Home | About | Sematext search-lucene.com search-hadoop.com
 Search Lucene and all its subprojects:

Switch to Threaded View
Mahout, mail # user - Using Mahout to train an CVB and retrieve it's topics


Copy link to this message
-
Re: Using Mahout to train an CVB and retrieve it's topics
Folcon Red 2012-07-29, 19:35
Thanks Dan and Jake,

The output I got from $MAHOUT_HOME/bin/mahout seqdumper -i /user/sgeadmin
/text_cvb_document/part-m-00000 is:

Input Path: /user/sgeadmin/text_cvb_document/part-m-00000
Key class: class org.apache.hadoop.io.IntWritable Value Class: class
org.apache.mahout.math.VectorWritable
Count: 0

I'm not certain what went wrong.

Kind Regards,
Folcon

On 29 July 2012 18:49, DAN HELM <[EMAIL PROTECTED]> wrote:

> Folcon,
>
> I'm still using Mahout 0.6 so don't know much about changes in 0.7.
>
> Your output folder for "dt" looks correct.  The relevant data would be
> in  /user/sgeadmin/text_cvb_document/part-m-00000 which is what I would
> be passing to a "-s" option.  But I see it says size is only 97 so that
> looks suspicious.  So you can just view file (for starters) as: mahout
> seqdumper -s /user/sgeadmin/text_cvb_document/part-m-00000.  And the
> vector dumper command (as Jake pointed out) has a lot more options to post-process
> the data but you may want to first just see what is in that file.
>
> Dan
>
>    *From:* Folcon Red <[EMAIL PROTECTED]>
> *To:* Jake Mannix <[EMAIL PROTECTED]>
> *Cc:* [EMAIL PROTECTED]; DAN HELM <[EMAIL PROTECTED]>
> *Sent:* Sunday, July 29, 2012 1:08 PM
> *Subject:* Re: Using Mahout to train an CVB and retrieve it's topics
>
> Hi Guys,
>
> Thanks for replying, the problem is whenever I use any -s flag I get the
> error "Unexpected -s while processing Job-Specific Options:"
>
> Also I'm not sure if this is supposed to be the output of -dt
>
> sgeadmin@master:~$ dumbo ls /user/sgeadmin/text_cvb_document -hadoop
> starcluster
> Found 3 items
> -rw-r--r--   3 sgeadmin supergroup          0 2012-07-29 16:51 /user/
> sgeadmin/text_cvb_document/_SUCCESS
> drwxr-xr-x   - sgeadmin supergroup          0 2012-07-29 16:50 /user/
> sgeadmin/text_cvb_document/_logs
> -rw-r--r--   3 sgeadmin supergroup         97 2012-07-29 16:51 /user/
> sgeadmin/text_cvb_document/part-m-00000
>
> Should I be using a newer version of mahout?

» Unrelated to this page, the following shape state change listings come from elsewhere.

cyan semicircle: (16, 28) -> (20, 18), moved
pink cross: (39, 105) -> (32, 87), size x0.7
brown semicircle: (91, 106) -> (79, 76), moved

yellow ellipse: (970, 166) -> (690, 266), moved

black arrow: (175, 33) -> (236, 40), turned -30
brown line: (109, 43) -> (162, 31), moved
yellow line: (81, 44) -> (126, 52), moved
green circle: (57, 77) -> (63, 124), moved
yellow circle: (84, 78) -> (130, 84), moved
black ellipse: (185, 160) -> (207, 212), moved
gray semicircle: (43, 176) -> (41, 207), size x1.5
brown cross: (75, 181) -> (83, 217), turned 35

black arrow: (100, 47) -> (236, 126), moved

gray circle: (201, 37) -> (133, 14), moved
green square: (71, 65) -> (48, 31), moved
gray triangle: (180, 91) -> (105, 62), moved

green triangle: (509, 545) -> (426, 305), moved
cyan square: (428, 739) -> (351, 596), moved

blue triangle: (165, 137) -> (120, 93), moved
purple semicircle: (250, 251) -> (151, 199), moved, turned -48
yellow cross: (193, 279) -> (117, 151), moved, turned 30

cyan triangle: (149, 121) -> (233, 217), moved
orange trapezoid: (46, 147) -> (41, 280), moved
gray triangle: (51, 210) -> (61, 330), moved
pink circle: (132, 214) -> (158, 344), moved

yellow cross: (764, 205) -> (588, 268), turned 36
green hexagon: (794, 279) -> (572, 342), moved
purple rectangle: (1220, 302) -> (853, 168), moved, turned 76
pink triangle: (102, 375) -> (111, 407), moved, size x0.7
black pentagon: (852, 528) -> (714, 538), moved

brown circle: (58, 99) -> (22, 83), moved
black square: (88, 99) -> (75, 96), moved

I've just been using the 0.7
> distribution so far as apparently the compiled versions are missing parts
> that the distributed ones have.
>
> Kind Regards,
> Folcon
>
> PS: Thanks for the help so far!
>
> On 29 July 2012 04:52, Jake Mannix <[EMAIL PROTECTED]> wrote:
>
>
>
> On Sat, Jul 28, 2012 at 6:40 PM, DAN HELM <[EMAIL PROTECTED]> wrote:
>
> Hi Folcon,
>
> In the folder you specified for the –dt option for cvb command
> there should be sequence files with the document to topic associations
> (Key:
> IntWritable, Value: VectorWritable).
>
>
> Yeah, this is correct, although this:
>
>
> You can dump in text format as: mahout seqdumper –s <sequence file>
>
>
> is not as good as using vectordumper:
>
>    mahout vectordump -s <sequence file> --dictionary <path to dictionary.file-0>
> \
>        --dictionaryType seqfile --vectorSize <num entries per topic you
> want to see> -sort
>
> This joins your topic vectors with the dictionary, then picks out the top
> k terms (with their
> probabilities) for each topic and prints them to the console (or to the
> file you specify with
> an --output option).
>
> *although* I notice now that in trunk when I just checked, VectorDumper.java
> had a bug
> in it for "vectorSize" - line 175 asks for cmdline option "
> numIndexesPerVector" not
> vectorSize, ack!  So I took the liberty of fixing that, but you'll need
> to "svn up" and rebuild
> your jar before using vectordump like this.
>
>
>  So in text output from seqdumper, the key is a document id and the
> vector contains
> the topics and associated scores associated with the document.  I think
> all topics are listed for each
> document but many with near zero score.
> In my case I used rowid to convert keys of original sparse
> document vectors from Text to Integer before running cvb and this
> generates a mapping file so I know the textual
> keys that correspond to the numeric document ids (since my original
> document ids were file names and I created named vectors).